• _Page images and extracted text_:

==========

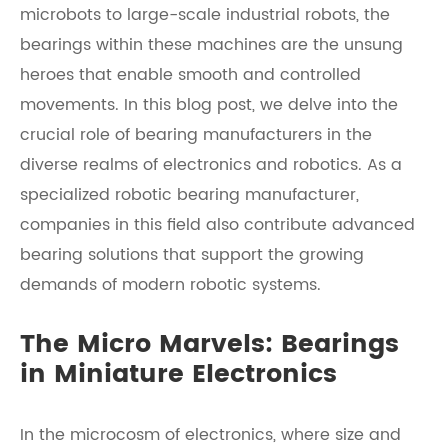
microbots to large-scale industrial robots, the
bearings within these machines are the unsung
heroes that enable smooth and controlled
movements. In this blog post, we delve into the
crucial role of bearing manufacturers in the
diverse realms of electronics and robotics. As a
specialized robotic bearing manufacturer,
companies in this field also contribute advanced
bearing solutions that support the growing
demands of modern robotic systems.
The Micro Marvels: Bearings
in Miniature Electronics
In the microcosm of electronics, where size and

==========

• _What to do_: Exactly and only the lines from the line containing "demands of modern robotic systems." through the final line of the records above must be returned.

• _Response_:
demands of modern robotic systems.
The Micro Marvels: Bearings
in Miniature Electronics
In the microcosm of electronics, where size and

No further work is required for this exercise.